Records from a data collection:

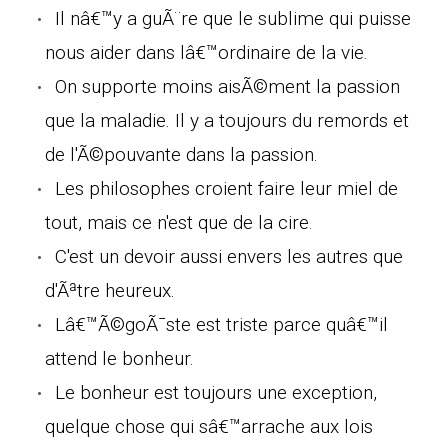
Il nâ€™y a guÃ¨re que le sublime qui puisse
nous aider dans lâ€™ordinaire de la vie.
On supporte moins aisÃ©ment la passion
que la maladie. Il y a toujours du remords et
de l'Ã©pouvante dans la passion.
Les philosophes croient faire leur miel de
tout, mais ce n'est que de la cire.
C'est un devoir aussi envers les autres que
d'Ãªtre heureux.
Lâ€™Ã©goÃ¯ste est triste parce quâ€™il
attend le bonheur.
Le bonheur est toujours une exception,
quelque chose qui sâ€™arrache aux lois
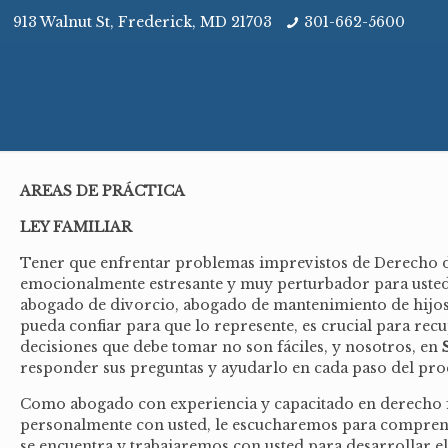
913 Walnut St, Frederick, MD 21703
301-662-5600
AREAS DE PRÁCTICA
LEY FAMILIAR
Tener que enfrentar problemas imprevistos de Derecho d
emocionalmente estresante y muy perturbador para usted 
abogado de divorcio, abogado de mantenimiento de hijos
pueda confiar para que lo represente, es crucial para recu
decisiones que debe tomar no son fáciles, y nosotros, en
responder sus preguntas y ayudarlo en cada paso del pro
Como abogado con experiencia y capacitado en derecho 
personalmente con usted, le escucharemos para comprende
se encuentra y trabajaremos con usted para desarrollar e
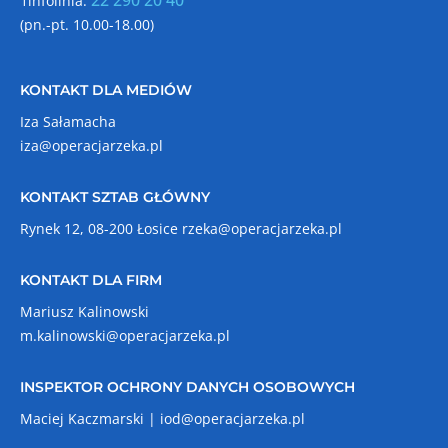
1infolinia:
(pn.-pt. 10.00-18.00)
KONTAKT DLA MEDIÓW
Iza Sałamacha
iza@operacjarzeka.pl
KONTAKT SZTAB GŁÓWNY
Rynek 12, 08-200 Łosice
rzeka@operacjarzeka.pl
KONTAKT DLA FIRM
Mariusz Kalinowski
m.kalinowski@operacjarzeka.pl
INSPEKTOR OCHRONY DANYCH OSOBOWYCH
Maciej Kaczmarski |
iod@operacjarzeka.pl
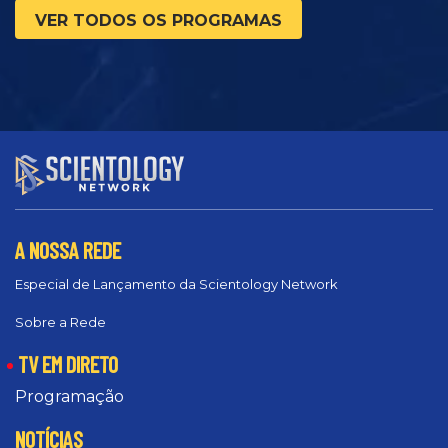
VER TODOS OS PROGRAMAS
A NOSSA REDE
Especial de Lançamento da Scientology Network
Sobre a Rede
TV EM DIRETO
Programação
NOTÍCIAS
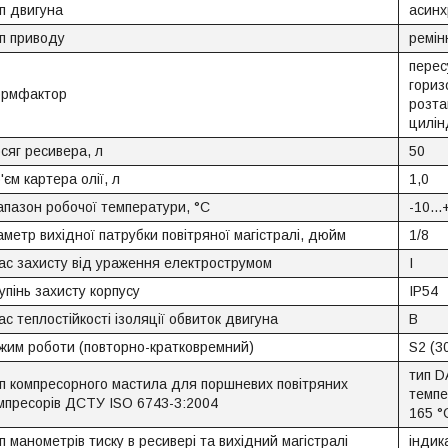
п двигуна
асинх
п приводу
ремін
перес
гориз
рмфактор
розт
цилін
сяг ресивера, л
50
'єм картера олії, л
1,0
апазон робочої температури, °C
-10...
аметр вихідної патрубки повітряної магістралі, дюйм
1/8
ас захисту від ураження електрострумом
I
упінь захисту корпусу
IP54
ас теплостійкості ізоляції обвиток двигуна
B
жим роботи (повторно-кратковремний)
S2 (30
тип D
п компресорного мастила для поршневих повітряних
темпе
мпресорів ДСТУ ISO 6743-3:2004
165 °
п манометрів тиску в ресивері та вихідний магістралі
індик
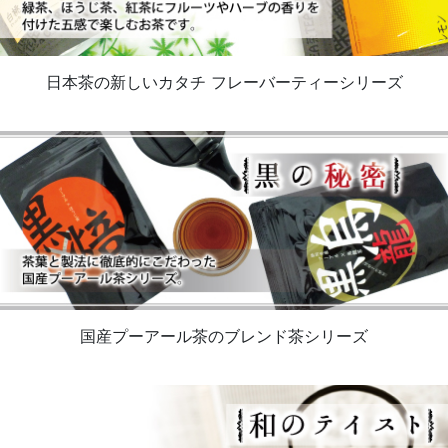
日本茶の新しいカタチ フレーバーティーシリーズ
国産プーアール茶のブレンド茶シリーズ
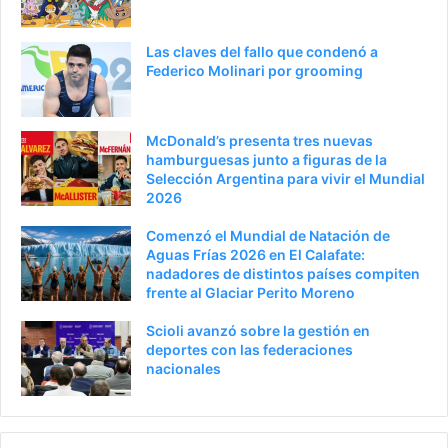
Las claves del fallo que condenó a
Federico Molinari por grooming
McDonald’s presenta tres nuevas
hamburguesas junto a figuras de la
Selección Argentina para vivir el Mundial
2026
Comenzó el Mundial de Natación de
Aguas Frías 2026 en El Calafate:
nadadores de distintos países compiten
frente al Glaciar Perito Moreno
Scioli avanzó sobre la gestión en
deportes con las federaciones
nacionales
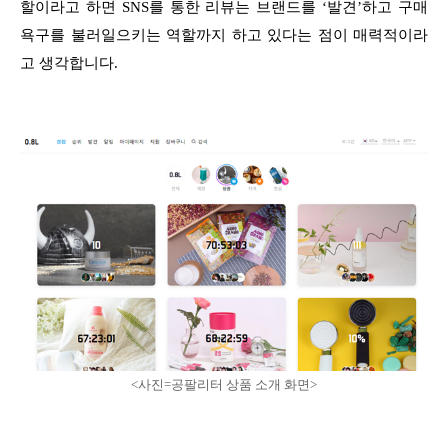
할이라고 하면 SNS를 통한 리뷰는 브랜드를 ‘발견’하고 구매
욕구를 불러일으키는 역할까지 하고 있다는 점이 매력적이라
고 생각합니다.
<사진=공팔리터 상품 소개 화면>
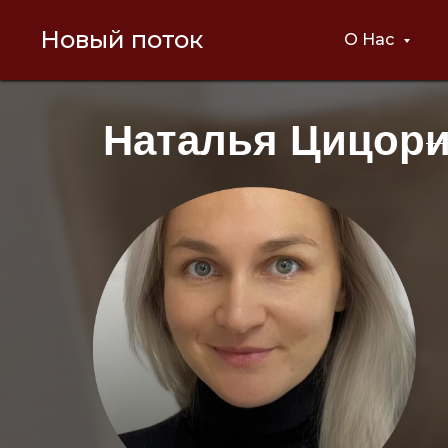
Новый поток
О Нас
Наталья Цицор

■ WHAT THIS TASK INVOLVES
Every line holding the string "KONTAKT" should be copied here, so please find those lines in the data.

■ REPLY
KONTAKT DLA MEDIÓW
KONTAKT SZTAB GŁÓWNY
KONTAKT DLA FIRM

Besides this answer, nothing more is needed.